Identity theft is a terrible crime, but it’s even worse when the bad guys are members of your own family!
Recently a large security firm called I-D Analytics took a look at literally BILLIONS of credit applications. What they were looking for was evidence of Child Identity theft, or parents who were stealing their children’s identity. And they found it! According to the company’s data, about half-a-million children may be victims of identity theft by their own parents. It’s a growing problem. Parents get into money trouble, so they start applying for credit using their kid’s Social Security number. Next thing you know, they’ve ruined their kid’s credit too!
But I-D Analytics also found something they weren’t expecting. They found evidence that more than 2-million elderly people were also victims of identity theft by their own children!
The numbers show that family identity theft is a way bigger deal than a lot of us realized. Most of us think of computer hackers or card skimmers when we think of identity theft, but the reality is that one out of every three cases of identity theft are committed by someone the victim is very close to.
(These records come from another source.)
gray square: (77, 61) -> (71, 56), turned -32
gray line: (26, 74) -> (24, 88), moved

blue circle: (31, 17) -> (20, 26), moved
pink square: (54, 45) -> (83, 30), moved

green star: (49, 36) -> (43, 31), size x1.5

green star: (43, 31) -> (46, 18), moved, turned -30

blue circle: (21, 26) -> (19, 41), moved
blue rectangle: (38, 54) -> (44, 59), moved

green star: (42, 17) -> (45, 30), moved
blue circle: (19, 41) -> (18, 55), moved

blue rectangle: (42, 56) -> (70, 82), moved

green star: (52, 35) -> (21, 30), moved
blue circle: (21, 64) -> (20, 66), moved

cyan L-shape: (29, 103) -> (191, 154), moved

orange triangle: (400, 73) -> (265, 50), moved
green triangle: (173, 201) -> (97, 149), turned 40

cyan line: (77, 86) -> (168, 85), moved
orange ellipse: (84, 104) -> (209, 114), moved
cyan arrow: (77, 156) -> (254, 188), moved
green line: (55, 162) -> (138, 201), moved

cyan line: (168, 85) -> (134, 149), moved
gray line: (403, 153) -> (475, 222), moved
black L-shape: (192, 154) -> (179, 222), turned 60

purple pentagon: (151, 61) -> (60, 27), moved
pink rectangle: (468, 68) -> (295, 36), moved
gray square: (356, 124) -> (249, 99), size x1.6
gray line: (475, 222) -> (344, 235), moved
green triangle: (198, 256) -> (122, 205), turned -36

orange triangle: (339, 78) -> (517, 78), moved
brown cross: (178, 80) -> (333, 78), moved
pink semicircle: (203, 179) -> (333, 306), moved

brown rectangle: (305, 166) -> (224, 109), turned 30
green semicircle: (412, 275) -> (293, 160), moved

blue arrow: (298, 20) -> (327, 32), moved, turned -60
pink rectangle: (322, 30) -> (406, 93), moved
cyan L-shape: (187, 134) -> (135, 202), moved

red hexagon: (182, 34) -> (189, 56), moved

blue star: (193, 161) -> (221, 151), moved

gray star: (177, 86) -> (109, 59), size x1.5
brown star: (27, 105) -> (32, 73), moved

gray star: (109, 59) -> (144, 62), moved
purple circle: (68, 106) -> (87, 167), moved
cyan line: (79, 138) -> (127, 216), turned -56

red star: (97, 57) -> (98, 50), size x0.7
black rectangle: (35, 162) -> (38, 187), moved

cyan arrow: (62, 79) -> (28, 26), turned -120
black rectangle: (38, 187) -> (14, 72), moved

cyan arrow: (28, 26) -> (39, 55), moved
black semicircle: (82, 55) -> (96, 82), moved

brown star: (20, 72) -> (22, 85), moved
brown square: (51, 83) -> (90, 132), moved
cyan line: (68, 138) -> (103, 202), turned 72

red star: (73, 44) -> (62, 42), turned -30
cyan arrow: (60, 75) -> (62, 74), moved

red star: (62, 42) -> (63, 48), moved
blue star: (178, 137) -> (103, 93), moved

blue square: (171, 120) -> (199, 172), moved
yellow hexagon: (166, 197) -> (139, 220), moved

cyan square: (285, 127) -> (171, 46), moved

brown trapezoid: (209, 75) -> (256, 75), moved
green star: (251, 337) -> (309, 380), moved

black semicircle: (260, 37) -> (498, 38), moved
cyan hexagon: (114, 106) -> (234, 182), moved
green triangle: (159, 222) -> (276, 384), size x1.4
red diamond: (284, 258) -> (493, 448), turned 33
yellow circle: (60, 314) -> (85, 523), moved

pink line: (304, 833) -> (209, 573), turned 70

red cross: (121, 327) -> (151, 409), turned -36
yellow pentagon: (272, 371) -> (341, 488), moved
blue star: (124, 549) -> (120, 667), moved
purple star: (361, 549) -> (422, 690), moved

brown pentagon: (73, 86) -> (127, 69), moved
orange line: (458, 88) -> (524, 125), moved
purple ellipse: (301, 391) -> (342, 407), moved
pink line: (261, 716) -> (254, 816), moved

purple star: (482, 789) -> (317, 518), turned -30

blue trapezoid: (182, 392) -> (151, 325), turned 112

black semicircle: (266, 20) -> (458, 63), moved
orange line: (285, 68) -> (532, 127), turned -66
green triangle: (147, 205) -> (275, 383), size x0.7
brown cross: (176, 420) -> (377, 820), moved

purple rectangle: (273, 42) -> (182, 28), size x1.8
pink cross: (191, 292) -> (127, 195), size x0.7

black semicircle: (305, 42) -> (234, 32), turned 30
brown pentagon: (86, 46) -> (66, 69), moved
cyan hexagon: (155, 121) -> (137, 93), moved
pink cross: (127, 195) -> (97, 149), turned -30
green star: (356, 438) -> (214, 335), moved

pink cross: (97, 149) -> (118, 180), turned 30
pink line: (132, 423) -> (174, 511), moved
And that number may even be low because many victims either don’t notice the crime or don’t report it because they’re too embarrassed.
Identity theft experts say elderly parents are particularly at risk because they’re dependent on their kids. And, in some cases, adult children feel like they’re entitled to their parent’s money since they’ve been taking care of them. Whatever the reasoning, a crime is still a crime. So if you, or someone you know, is being taken advantage of, contact your local Administration on Aging. You can find them at AOA.gov.